┏━━
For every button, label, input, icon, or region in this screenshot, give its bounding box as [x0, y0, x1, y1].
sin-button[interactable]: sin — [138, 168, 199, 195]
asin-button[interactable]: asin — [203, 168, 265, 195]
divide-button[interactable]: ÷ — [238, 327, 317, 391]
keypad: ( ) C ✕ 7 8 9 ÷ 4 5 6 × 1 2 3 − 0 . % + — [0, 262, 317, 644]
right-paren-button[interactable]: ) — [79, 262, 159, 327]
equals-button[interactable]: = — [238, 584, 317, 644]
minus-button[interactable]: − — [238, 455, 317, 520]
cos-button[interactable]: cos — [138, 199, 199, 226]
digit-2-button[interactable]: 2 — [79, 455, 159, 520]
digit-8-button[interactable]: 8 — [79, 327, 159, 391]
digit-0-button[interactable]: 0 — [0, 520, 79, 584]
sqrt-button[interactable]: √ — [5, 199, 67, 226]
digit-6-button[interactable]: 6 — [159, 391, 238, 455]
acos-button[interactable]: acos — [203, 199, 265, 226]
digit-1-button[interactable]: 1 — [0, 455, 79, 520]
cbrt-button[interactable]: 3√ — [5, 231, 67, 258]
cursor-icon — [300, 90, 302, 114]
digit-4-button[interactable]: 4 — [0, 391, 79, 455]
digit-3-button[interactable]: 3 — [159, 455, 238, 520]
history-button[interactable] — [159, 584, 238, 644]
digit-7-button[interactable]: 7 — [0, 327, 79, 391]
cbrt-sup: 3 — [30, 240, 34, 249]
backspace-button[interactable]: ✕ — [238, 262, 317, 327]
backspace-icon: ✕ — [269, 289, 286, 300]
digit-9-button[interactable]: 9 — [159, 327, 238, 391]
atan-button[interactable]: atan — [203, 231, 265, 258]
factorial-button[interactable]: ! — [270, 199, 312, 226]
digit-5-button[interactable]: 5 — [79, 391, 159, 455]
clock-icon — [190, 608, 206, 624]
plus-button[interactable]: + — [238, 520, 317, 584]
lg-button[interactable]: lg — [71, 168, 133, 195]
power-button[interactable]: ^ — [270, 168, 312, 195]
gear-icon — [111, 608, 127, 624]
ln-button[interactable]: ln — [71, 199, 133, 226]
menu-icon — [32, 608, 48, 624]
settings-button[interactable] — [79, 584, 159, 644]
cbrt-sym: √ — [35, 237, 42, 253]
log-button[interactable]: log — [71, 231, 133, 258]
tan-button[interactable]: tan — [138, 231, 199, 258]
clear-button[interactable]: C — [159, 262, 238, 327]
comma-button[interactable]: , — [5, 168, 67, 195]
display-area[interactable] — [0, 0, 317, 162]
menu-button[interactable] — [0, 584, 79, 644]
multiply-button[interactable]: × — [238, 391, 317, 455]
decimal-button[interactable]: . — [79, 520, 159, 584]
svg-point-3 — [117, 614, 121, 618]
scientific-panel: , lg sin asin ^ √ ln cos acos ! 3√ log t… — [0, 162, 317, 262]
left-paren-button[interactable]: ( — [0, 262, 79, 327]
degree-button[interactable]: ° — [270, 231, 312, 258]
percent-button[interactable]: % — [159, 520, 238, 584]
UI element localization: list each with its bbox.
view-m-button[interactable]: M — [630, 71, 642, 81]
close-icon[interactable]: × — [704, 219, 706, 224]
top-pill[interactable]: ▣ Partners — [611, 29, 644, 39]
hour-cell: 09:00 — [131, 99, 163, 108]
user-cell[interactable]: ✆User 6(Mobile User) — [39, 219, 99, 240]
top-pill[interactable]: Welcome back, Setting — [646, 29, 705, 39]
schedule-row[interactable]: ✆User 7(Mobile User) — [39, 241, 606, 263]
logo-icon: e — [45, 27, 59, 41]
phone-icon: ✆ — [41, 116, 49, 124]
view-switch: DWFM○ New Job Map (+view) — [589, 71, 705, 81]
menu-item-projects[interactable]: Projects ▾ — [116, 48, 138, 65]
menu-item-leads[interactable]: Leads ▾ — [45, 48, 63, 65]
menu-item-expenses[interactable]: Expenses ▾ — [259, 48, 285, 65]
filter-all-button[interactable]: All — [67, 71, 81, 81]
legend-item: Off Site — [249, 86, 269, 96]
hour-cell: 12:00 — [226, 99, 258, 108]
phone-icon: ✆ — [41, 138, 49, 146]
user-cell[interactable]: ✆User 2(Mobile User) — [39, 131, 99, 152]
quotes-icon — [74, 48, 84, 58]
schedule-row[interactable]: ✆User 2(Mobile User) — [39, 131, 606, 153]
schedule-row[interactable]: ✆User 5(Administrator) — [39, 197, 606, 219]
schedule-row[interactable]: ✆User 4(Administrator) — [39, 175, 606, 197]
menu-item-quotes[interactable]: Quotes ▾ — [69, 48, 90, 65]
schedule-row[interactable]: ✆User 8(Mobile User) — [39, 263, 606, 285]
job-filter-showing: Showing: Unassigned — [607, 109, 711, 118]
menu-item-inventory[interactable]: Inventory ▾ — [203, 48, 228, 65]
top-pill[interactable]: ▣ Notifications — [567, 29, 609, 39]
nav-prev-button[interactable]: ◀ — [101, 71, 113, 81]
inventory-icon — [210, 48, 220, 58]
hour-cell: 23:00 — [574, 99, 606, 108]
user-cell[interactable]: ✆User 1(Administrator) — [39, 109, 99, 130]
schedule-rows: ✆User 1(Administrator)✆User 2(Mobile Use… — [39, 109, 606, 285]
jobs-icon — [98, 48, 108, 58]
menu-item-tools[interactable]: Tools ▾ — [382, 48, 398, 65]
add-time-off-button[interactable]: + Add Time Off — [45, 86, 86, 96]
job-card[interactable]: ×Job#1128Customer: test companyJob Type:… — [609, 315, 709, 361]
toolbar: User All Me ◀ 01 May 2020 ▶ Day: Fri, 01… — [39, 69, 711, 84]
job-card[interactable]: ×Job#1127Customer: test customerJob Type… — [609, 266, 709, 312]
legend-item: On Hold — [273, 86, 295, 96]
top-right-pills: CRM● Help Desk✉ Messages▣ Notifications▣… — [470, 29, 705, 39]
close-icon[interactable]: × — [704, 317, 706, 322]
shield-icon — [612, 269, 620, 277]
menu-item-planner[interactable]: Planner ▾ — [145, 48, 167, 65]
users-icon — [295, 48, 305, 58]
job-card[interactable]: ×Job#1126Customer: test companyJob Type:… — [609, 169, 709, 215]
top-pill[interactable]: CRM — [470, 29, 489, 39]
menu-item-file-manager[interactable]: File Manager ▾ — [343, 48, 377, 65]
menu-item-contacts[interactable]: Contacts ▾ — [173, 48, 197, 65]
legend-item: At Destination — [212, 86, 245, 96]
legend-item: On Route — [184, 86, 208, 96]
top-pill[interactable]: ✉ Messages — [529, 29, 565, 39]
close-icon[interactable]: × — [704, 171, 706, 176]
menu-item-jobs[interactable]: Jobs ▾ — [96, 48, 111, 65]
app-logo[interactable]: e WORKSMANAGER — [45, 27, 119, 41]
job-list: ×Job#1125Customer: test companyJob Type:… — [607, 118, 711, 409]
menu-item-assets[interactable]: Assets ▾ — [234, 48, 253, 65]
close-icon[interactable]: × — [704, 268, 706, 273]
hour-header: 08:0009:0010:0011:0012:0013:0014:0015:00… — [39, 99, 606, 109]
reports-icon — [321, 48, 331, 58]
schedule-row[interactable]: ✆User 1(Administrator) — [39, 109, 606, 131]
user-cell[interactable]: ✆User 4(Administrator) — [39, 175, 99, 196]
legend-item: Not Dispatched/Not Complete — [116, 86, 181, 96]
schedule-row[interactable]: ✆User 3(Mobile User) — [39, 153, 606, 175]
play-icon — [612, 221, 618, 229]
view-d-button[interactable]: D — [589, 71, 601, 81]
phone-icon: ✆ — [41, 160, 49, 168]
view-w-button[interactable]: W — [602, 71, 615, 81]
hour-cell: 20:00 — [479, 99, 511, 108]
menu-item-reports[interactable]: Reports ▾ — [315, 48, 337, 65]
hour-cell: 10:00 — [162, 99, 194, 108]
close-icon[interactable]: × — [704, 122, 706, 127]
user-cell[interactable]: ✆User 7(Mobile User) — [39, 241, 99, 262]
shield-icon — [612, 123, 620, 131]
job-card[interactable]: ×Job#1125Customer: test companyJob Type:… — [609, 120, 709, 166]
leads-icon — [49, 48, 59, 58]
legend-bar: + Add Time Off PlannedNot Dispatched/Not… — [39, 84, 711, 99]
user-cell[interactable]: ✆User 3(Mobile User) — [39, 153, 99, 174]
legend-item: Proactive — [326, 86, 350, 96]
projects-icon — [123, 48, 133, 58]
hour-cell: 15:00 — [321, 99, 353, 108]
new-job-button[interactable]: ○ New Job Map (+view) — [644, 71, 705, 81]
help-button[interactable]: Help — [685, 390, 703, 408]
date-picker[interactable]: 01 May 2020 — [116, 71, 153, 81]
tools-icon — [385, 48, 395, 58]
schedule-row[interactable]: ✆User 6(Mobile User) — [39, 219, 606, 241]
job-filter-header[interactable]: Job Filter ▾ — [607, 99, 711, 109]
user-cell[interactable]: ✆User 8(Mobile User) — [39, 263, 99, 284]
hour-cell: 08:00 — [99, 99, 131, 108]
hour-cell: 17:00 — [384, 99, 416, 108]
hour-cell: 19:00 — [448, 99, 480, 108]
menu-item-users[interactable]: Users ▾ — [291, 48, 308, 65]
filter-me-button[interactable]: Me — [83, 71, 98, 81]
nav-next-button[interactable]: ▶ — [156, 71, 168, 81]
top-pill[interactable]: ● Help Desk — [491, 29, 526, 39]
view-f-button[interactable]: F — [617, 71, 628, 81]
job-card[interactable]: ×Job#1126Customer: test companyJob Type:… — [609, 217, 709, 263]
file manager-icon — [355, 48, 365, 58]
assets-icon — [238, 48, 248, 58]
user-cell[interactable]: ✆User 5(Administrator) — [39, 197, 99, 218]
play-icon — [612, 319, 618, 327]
┗━━
**Assignment:**
Count every line in the data that contains the word "cbrt", then give that count and nothing else.

**Exercise output:**
3